Aquello no era más que una forma de pasar el tiempo, aunque pasábamos miedo. Solo éramos niños, pero sabíamos que aquel juego no entraba dentro de lo normal. Quizás solo fuese una tontería, pero estaba claro que desafiábamos a algo extremadamente desconocido.
Y entre libro y libro y entre tijera y tijera, uno de aquellos días, a otro de los niños del pueblo se le fue un poco la olla también y nos hizo saber que, al igual que nuestra amiga de Vitoria era capaz de comunicarse con Verónica tan solo con taparse la cara con sus manos, él era capaz de hacerlo con un tal Omnibus. Otro espíritu malvado. Aunque este nunca nos contó su leyenda. Digo yo que porque el coco tampoco le daba para tanto y con hacer un poco el Paripé, ya le servía para lograr su protagonismo y su rato de fama. Para darle más realismo, eso sí, y ese punto macabro que te rulas al asunto, Francisco José solo se comunicaba con su ente particular acostado sobre una tumba. Así que muchas tardes al esconderse el sol, entrábamos a escondidas en el cementerio para que aquel charlatán de Valladolid dejase volar su imaginación y de paso nos prometiese el universo a los demás a la vez que nos metía el miedo dentro del cuerpo. 

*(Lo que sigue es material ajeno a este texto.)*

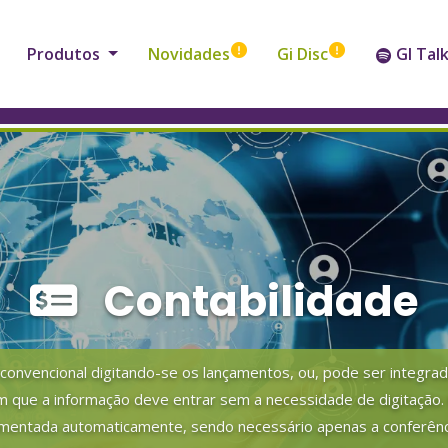
Produtos
Novidades
Gi Disc
GI Tal
Contabilidade
a convencional digitando-se os lançamentos, ou, pode ser integr
m que a informação deve entrar sem a necessidade de digitação. 
imentada automaticamente, sendo necessário apenas a conferênci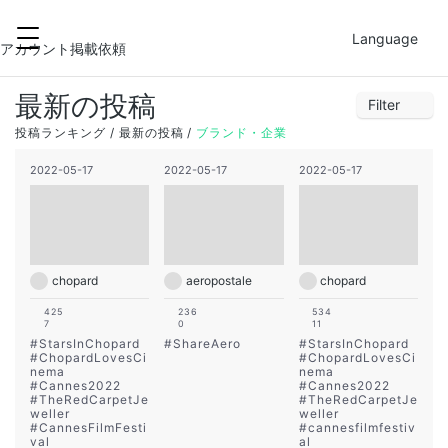
2022-05-18
FILTER
Language
28
29
30
1
2
3
4
アカウント掲載依頼
5
6
7
8
9
10
11
最新の投稿
Filter
12
13
14
15
16
17
18
1
2
3
4
5
6
7
投稿ランキング
最新の投稿
ブランド・企業
19
20
21
22
23
24
25
8
9
10
11
12
13
14
2022-05-17
2022-05-17
2022-05-17
26
27
28
29
30
31
1
15
16
17
18
19
20
21
22
23
24
25
26
27
28
29
30
31
1
2
3
4
chopard
aeropostale
chopard
425
236
534
7
0
11
#
StarsInChopard
#
ShareAero
#
StarsInChopard
#
ChopardLovesCi
#
ChopardLovesCi
nema
nema
#
Cannes2022
#
Cannes2022
#
TheRedCarpetJe
#
TheRedCarpetJe
weller
weller
#
CannesFilmFesti
#
cannesfilmfestiv
val
al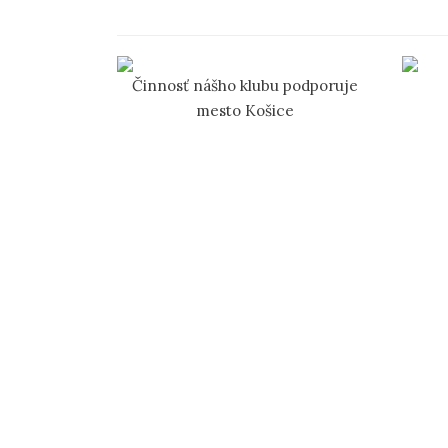
Činnosť nášho klubu podporuje
mesto Košice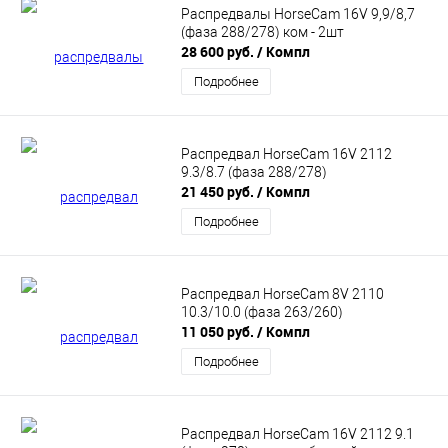
Распредвалы HorseCam 16V 9,9/8,7
(фаза 288/278) ком - 2шт
28 600 руб.
/ Компл
Подробнее
Распредвал HorseCam 16V 2112
9.3/8.7 (фаза 288/278)
21 450 руб.
/ Компл
Подробнее
Распредвал HorseCam 8V 2110
10.3/10.0 (фаза 263/260)
11 050 руб.
/ Компл
Подробнее
Распредвал HorseCam 16V 2112 9.1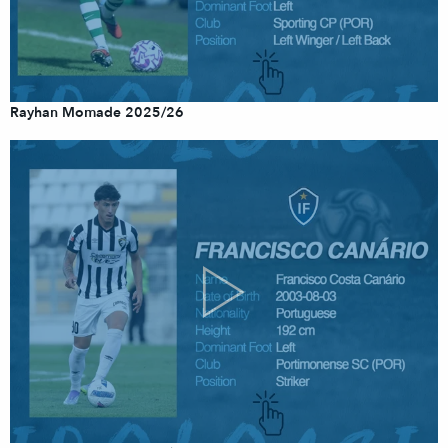
Rayhan Momade 2025/26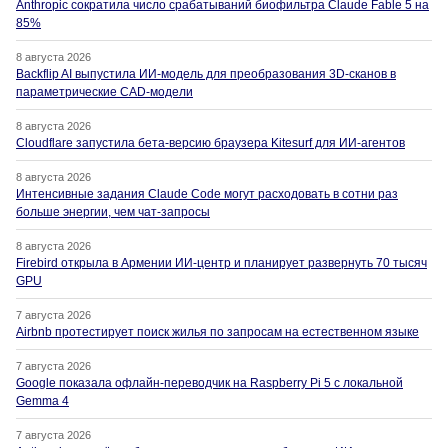
Anthropic сократила число срабатываний биофильтра Claude Fable 5 на
85%
8 августа 2026
Backflip AI выпустила ИИ-модель для преобразования 3D-сканов в
параметрические CAD-модели
8 августа 2026
Cloudflare запустила бета-версию браузера Kitesurf для ИИ-агентов
8 августа 2026
Интенсивные задания Claude Code могут расходовать в сотни раз
больше энергии, чем чат-запросы
8 августа 2026
Firebird открыла в Армении ИИ-центр и планирует развернуть 70 тысяч
GPU
7 августа 2026
Airbnb протестирует поиск жилья по запросам на естественном языке
7 августа 2026
Google показала офлайн-переводчик на Raspberry Pi 5 с локальной
Gemma 4
7 августа 2026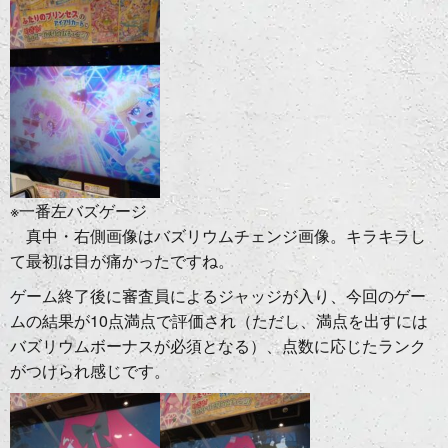
※一番左バズゲージ
真中・右側画像はバズリウムチェンジ画像。キラキラし
て最初は目が痛かったですね。
ゲーム終了後に審査員によるジャッジが入り、今回のゲー
ムの結果が10点満点で評価され（ただし、満点を出すには
バズリウムボーナスが必須となる）、点数に応じたランク
がつけられ感じです。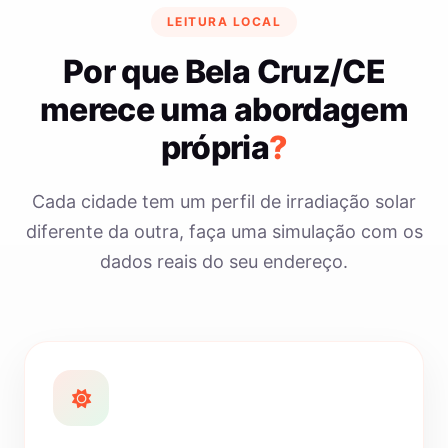
LEITURA LOCAL
Por que Bela Cruz/CE
merece uma abordagem
própria
?
Cada cidade tem um perfil de irradiação solar
diferente da outra, faça uma simulação com os
dados reais do seu endereço.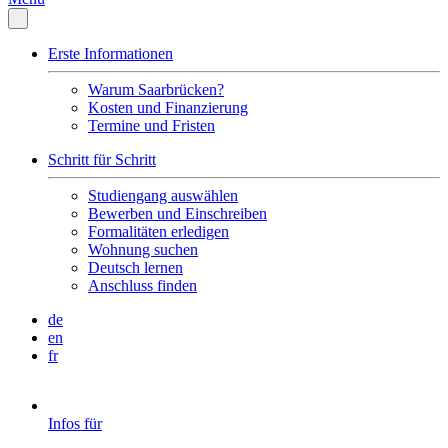
Erste Informationen
Warum Saarbrücken?
Kosten und Finanzierung
Termine und Fristen
Schritt für Schritt
Studiengang auswählen
Bewerben und Einschreiben
Formalitäten erledigen
Wohnung suchen
Deutsch lernen
Anschluss finden
de
en
fr
Infos für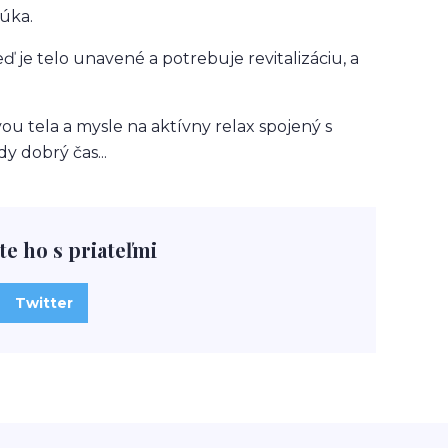
núka.
ď je telo unavené a potrebuje revitalizáciu, a
ou tela a mysle na aktívny relax spojený s
y dobrý čas...
te ho s priateľmi
Twitter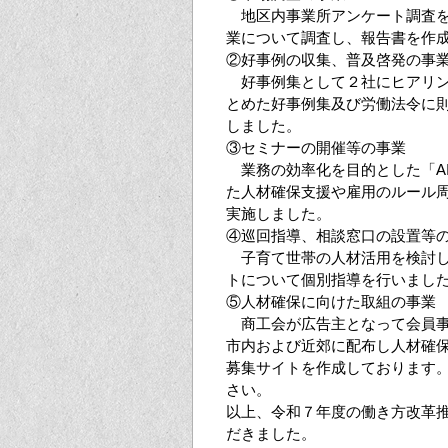
地区内事業所アンケート調査を
業について調査し、報告書を作
②好事例の収集、普及啓発の事
好事例集として２社にヒアリン
とめた好事例集及び労働法令に
しました。
③セミナーの開催等の事業
業務の効率化を目的とした「AI
た人材確保支援や雇用のルール周
実施しました。
④巡回指導、相談窓口の設置等
子育て世帯の人材活用を検討し
トについて個別指導を行いまし
⑤人材確保に向けた取組の事業
商工会が広告主となって会員事
市内および近郊に配布し人材確
募集サイトを作成しております
さい。
以上、令和７年度の働き方改革
だきました。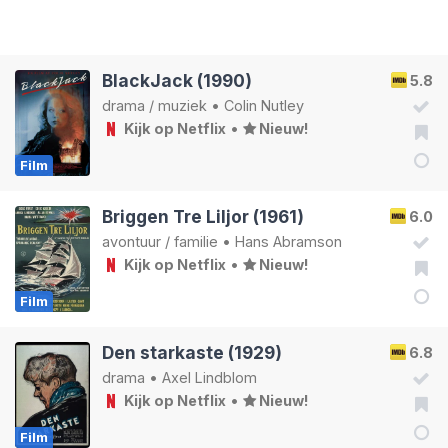
BlackJack (1990)
5.8
drama
/
muziek
•
Colin Nutley
Kijk op Netflix
•
Nieuw!
Film
Briggen Tre Liljor (1961)
6.0
avontuur
/
familie
•
Hans Abramson
Kijk op Netflix
•
Nieuw!
Film
Den starkaste (1929)
6.8
drama
•
Axel Lindblom
Kijk op Netflix
•
Nieuw!
Film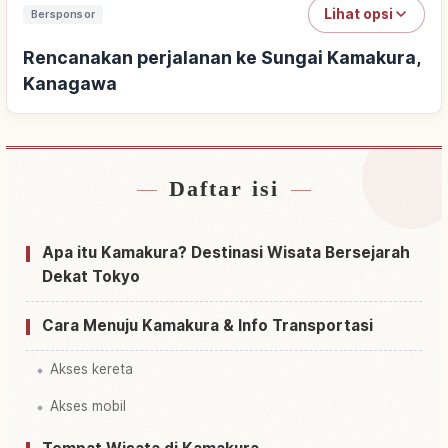
Lihat opsi
Bersponsor
Rencanakan perjalanan ke Sungai Kamakura,
Kanagawa
Daftar isi
Cari penginapan dekat Sungai Kamakura,
↗
Kanagawa
Apa itu Kamakura? Destinasi Wisata Bersejarah
Cari aktivitas di Sungai Kamakura, Kanagawa
↗
Dekat Tokyo
Cara Menuju Kamakura & Info Transportasi
Akses kereta
Akses mobil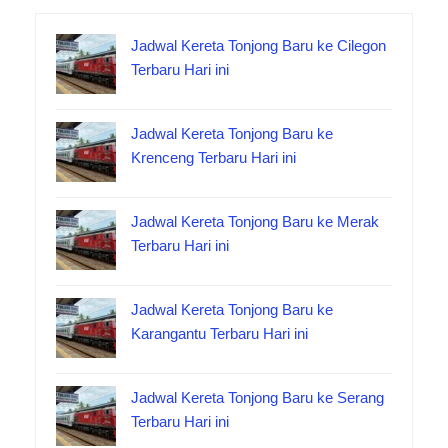
Jadwal Kereta Tonjong Baru ke Cilegon
Terbaru Hari ini
Jadwal Kereta Tonjong Baru ke
Krenceng Terbaru Hari ini
Jadwal Kereta Tonjong Baru ke Merak
Terbaru Hari ini
Jadwal Kereta Tonjong Baru ke
Karangantu Terbaru Hari ini
Jadwal Kereta Tonjong Baru ke Serang
Terbaru Hari ini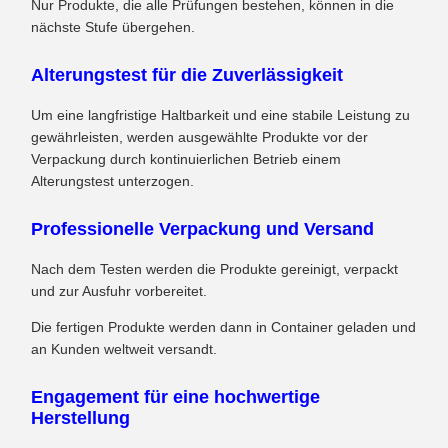
Nur Produkte, die alle Prüfungen bestehen, können in die
nächste Stufe übergehen.
Alterungstest für die Zuverlässigkeit
Um eine langfristige Haltbarkeit und eine stabile Leistung zu
gewährleisten, werden ausgewählte Produkte vor der
Verpackung durch kontinuierlichen Betrieb einem
Alterungstest unterzogen.
Professionelle Verpackung und Versand
Nach dem Testen werden die Produkte gereinigt, verpackt
und zur Ausfuhr vorbereitet.
Die fertigen Produkte werden dann in Container geladen und
an Kunden weltweit versandt.
Engagement für eine hochwertige
Herstellung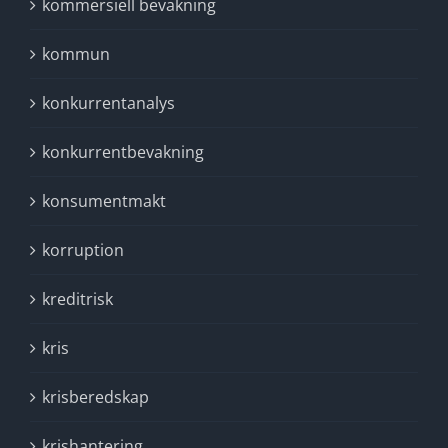
kommersiell bevakning
kommun
konkurrentanalys
konkurrentbevakning
konsumentmakt
korruption
kreditrisk
kris
krisberedskap
krishantering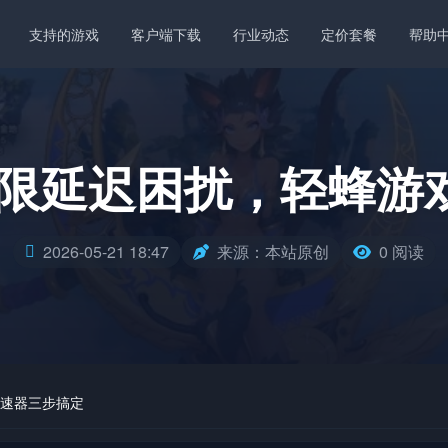
支持的游戏
客户端下载
行业动态
定价套餐
帮助
无限延迟困扰，轻蜂游
2026-05-21 18:47
来源：本站原创
0 阅读
加速器三步搞定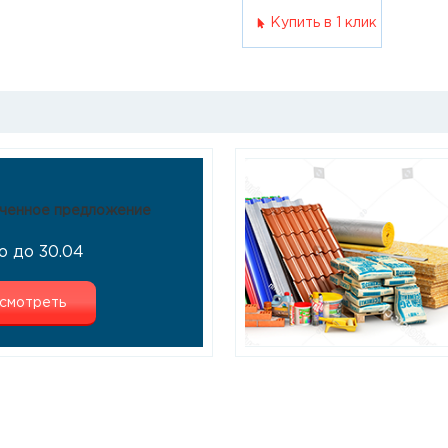
Купить в 1 клик
ченное предложение
о до 30.04
смотреть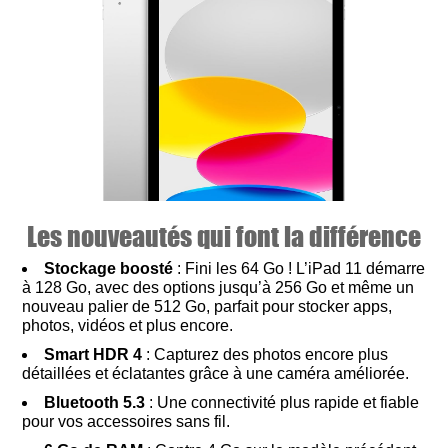
Les nouveautés qui font la différence
Stockage boosté
: Fini les 64 Go ! L’iPad 11 démarre
à 128 Go, avec des options jusqu’à 256 Go et même un
nouveau palier de 512 Go, parfait pour stocker apps,
photos, vidéos et plus encore.
Smart HDR 4
: Capturez des photos encore plus
détaillées et éclatantes grâce à une caméra améliorée.
Bluetooth 5.3
: Une connectivité plus rapide et fiable
pour vos accessoires sans fil.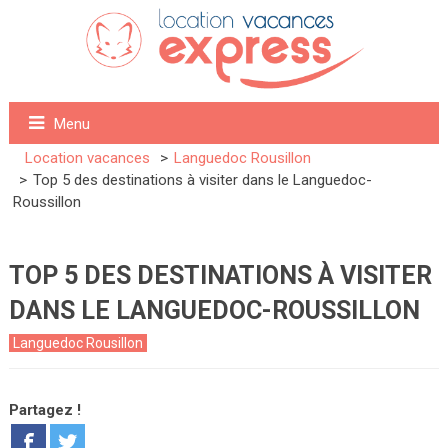
Menu
Location vacances
Languedoc Rousillon
Top 5 des destinations à visiter dans le Languedoc-
Roussillon
TOP 5 DES DESTINATIONS À VISITER
DANS LE LANGUEDOC-ROUSSILLON
Languedoc Rousillon
Partagez !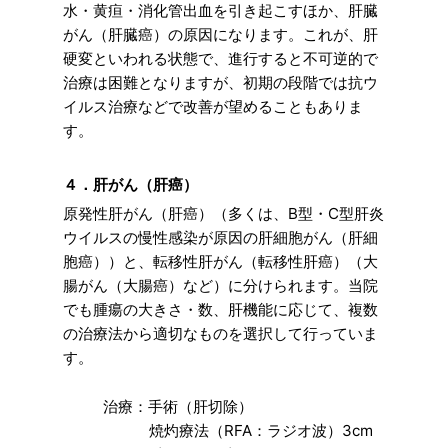
水・黄疸・消化管出血を引き起こすほか、肝臓
がん（肝臓癌）の原因になります。これが、肝
硬変といわれる状態で、進行すると不可逆的で
治療は困難となりますが、初期の段階では抗ウ
イルス治療などで改善が望めることもありま
す。
４．肝がん（肝癌）
原発性肝がん（肝癌）（多くは、B型・C型肝炎
ウイルスの慢性感染が原因の肝細胞がん（肝細
胞癌））と、転移性肝がん（転移性肝癌）（大
腸がん（大腸癌）など）に分けられます。当院
でも腫瘍の大きさ・数、肝機能に応じて、複数
の治療法から適切なものを選択して行っていま
す。
治療：手術（肝切除）
焼灼療法（RFA：ラジオ波）3cm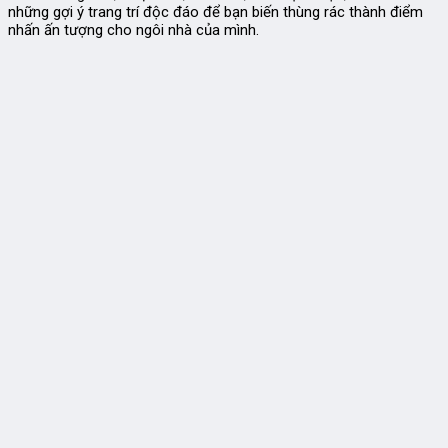
những gợi ý trang trí độc đáo để bạn biến thùng rác thành điểm
nhấn ấn tượng cho ngôi nhà của mình.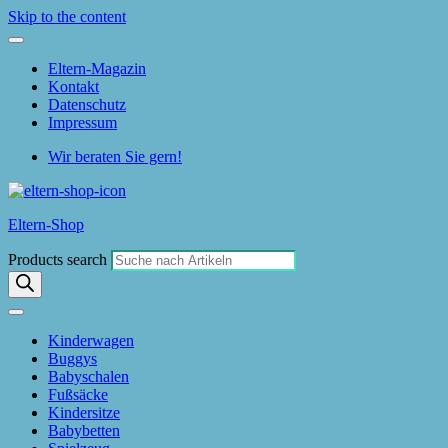
Skip to the content
Eltern-Magazin
Kontakt
Datenschutz
Impressum
Wir beraten Sie gern!
Eltern-Shop
Products search
Kinderwagen
Buggys
Babyschalen
Fußsäcke
Kindersitze
Babybetten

Hoy sé que nada de aquello fue serio, más que nada porque a mí aquel libro me vaticinó una docena de veces que me casaría con una muchacha que hace casi treinta años no veo y que jugaría de portero en el Athletic Club de Bilbao, cuando en la actualidad sobra que recuerde que aborrezco el fútbol. Pero curiosamente, siento más miedo hoy al recordarlo, que entonces al invocar al espíritu de Verónica.